La mitad de las familias valencianas ya no paga los recibos de la comunidad

Los administradores de fincas estiman que la deuda global en la Comunitat alcanza los 81 millones de euros

E. PÉREZ ,VALENCIA
J.M. Benítez / El Correo/
J.M. Benítez / El Correo

La mitad de las familias valencianas ya no paga los recibos de la comunidad de vecinos. El porcentaje no deja de crecer año tras año, casi al ritmo que las cifras de paro. Con la pérdida del empleo desaparecen los ingresos que regularmente entraban en los hogares. En la Comunitat hay casi 575.000 personas desempleadas, cifra que supera las 702.000 si se incluye a quienes realizan cursos de formación, buscan su primer trabajo o perciben un subsidio agrario. Se estima que más de un 42% de los desempleados valencianos ya no cobra ninguna prestación.

La salida forzosa que les queda a muchas de estas familias es recortar en lo que consideran más prescindible. En los primeros puestos de la lista están los gastos de la comunidad de vecinos. Si en 2010, cuando la crisis económica en España empezaba a mostrar su peor cara, los administradores de fincas de la Comunitat estimaban que una de cada cuatro familias valencianas había dejado de abonar las mensualidades de su finca, hoy, cuando la luz está muy lejos de verse al final del túnel, el porcentaje es el doble..., y continuará subiendo durante 2013, según prevén los administradores consultados.

Cuota a cuota, la morosidad de los vecinos ronda los 81 millones de euros, según un informe de este año del Consejo General de Colegios de Administradores de Fincas de España. A nivel nacional, los impagos se elevan a 1.600 millones. La Comunitat es la cuarta autonomía con mayor volumen de deuda contraída entre particulares con las comunidades de propietarios, tras Andalucía (alrededor de 138 millones), Cataluña (118 millones) y Madrid (104 millones).
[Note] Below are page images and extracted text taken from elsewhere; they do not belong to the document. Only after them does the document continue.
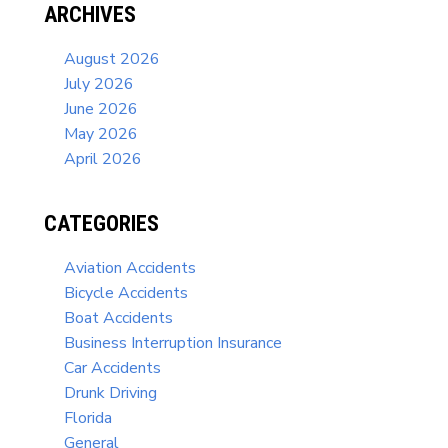
ARCHIVES
August 2026
July 2026
June 2026
May 2026
April 2026
CATEGORIES
Aviation Accidents
Bicycle Accidents
Boat Accidents
Business Interruption Insurance
Car Accidents
Drunk Driving
Florida
General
Estos profesionales, que gestionan los servicios comunes de las comunidades de propietarios, aseguran que hay pocos edificios residenciales en los que no haya al menos un vecino que no puede pagar los recibos trimestrales. José Vázquez, expresidente del Colegio de Administradores de Fincas de Valencia, estima que no serán más del 10% las fincas que no se encuentren con problemas de morosidad.

De momento, desconoce que haya habido casos de cortes de suministro de luz o de gas, sobre todo porque el administrador «hace de banquero», adelantando su propio dinero o retrasando el pago a los proveedores de otros servicios. Lo que sí se ha generalizado es la paralización de cualquier actuación en los inmuebles que no sea urgente.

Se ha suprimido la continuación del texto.